[About this exercise]
Filter the records below for the word "numero". Copy each line that holds it.

____ Provided data

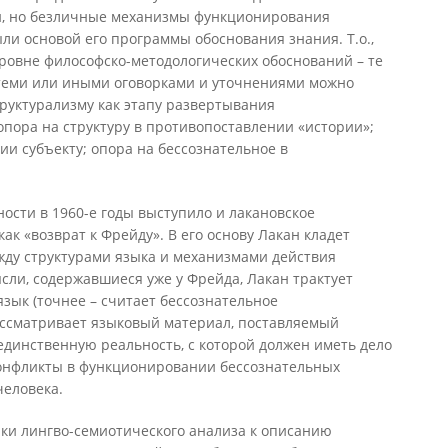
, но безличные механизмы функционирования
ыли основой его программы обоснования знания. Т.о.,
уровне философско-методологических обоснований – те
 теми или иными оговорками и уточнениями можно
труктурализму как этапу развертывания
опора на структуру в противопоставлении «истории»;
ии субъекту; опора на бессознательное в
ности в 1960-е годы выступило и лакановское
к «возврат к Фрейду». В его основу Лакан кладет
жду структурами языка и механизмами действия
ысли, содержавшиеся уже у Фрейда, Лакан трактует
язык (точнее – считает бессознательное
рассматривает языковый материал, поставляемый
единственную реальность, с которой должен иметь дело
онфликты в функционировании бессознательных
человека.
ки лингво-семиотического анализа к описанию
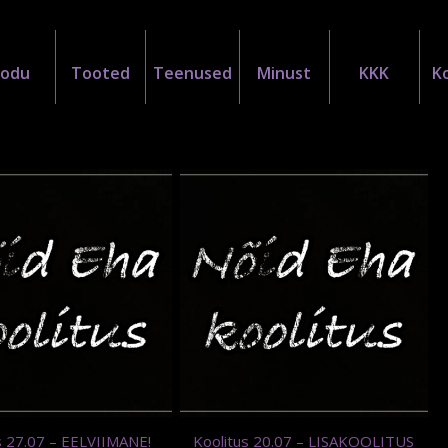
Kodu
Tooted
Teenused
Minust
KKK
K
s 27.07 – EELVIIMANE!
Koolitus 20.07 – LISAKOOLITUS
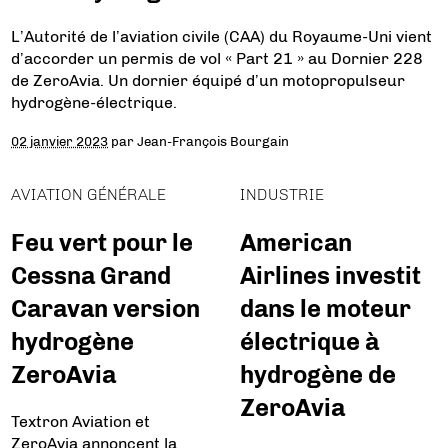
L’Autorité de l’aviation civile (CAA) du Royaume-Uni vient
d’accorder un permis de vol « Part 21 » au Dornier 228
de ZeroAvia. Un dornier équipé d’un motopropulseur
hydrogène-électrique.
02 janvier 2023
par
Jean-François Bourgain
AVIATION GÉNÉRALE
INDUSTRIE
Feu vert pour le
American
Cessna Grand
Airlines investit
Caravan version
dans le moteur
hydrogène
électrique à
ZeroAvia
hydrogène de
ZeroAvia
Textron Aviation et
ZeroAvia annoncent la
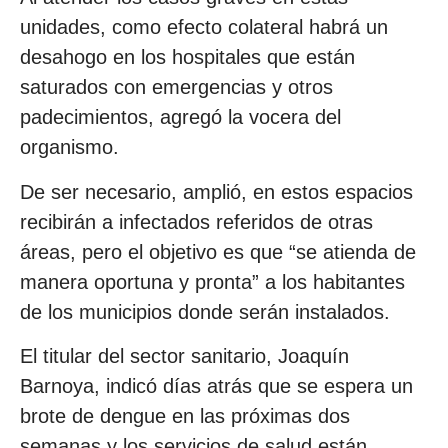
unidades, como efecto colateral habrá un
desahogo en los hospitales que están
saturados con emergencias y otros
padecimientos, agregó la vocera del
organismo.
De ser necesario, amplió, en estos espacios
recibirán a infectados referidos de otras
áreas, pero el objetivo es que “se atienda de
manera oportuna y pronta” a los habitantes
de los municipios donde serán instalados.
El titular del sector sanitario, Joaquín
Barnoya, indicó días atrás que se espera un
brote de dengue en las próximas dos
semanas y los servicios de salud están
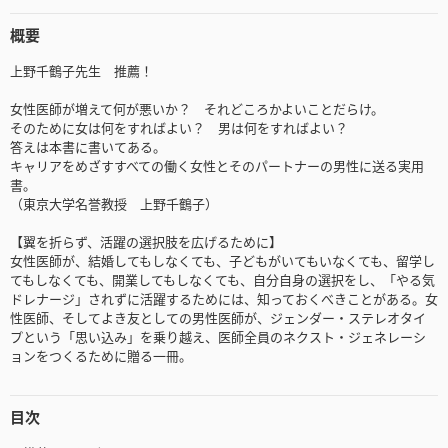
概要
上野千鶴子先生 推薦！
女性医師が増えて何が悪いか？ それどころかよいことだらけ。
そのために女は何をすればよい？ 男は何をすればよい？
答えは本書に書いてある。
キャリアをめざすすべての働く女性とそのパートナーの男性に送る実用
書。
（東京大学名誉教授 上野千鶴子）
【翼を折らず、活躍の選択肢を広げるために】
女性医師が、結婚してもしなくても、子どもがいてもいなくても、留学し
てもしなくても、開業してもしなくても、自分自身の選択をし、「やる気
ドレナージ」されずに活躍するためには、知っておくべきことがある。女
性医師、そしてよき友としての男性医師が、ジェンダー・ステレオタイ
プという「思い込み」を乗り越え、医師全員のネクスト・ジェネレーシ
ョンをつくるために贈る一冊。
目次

________
____ Provided data

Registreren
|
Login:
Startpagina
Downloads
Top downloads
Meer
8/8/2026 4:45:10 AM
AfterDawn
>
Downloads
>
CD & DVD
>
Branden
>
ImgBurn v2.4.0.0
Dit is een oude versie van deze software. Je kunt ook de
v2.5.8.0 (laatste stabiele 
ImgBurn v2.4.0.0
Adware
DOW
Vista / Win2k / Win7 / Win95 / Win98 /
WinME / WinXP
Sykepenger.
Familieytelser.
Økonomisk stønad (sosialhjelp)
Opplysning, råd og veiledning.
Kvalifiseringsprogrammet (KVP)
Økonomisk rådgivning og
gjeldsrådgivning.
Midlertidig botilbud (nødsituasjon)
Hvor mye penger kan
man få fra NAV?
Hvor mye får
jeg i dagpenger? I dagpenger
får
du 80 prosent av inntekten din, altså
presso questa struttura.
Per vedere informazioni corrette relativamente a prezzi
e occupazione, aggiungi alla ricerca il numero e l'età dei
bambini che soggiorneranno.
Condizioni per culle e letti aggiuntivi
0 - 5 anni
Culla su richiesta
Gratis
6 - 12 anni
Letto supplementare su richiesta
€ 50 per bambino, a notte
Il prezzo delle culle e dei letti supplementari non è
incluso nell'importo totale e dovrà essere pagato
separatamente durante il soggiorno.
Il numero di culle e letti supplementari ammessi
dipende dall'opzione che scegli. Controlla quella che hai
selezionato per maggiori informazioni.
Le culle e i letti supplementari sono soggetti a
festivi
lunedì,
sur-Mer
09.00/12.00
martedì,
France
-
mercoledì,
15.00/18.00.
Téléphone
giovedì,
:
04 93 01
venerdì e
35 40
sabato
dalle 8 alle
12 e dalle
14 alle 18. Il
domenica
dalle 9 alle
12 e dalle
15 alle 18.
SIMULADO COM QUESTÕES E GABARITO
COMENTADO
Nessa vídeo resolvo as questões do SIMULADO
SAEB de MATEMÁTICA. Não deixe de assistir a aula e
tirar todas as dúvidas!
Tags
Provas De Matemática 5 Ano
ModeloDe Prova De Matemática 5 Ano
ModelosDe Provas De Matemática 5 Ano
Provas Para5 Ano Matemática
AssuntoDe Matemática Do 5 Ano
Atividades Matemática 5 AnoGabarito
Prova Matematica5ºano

________

[Answer box]
e occupazione, aggiungi alla ricerca il numero e l'età dei
Il numero di culle e letti supplementari ammessi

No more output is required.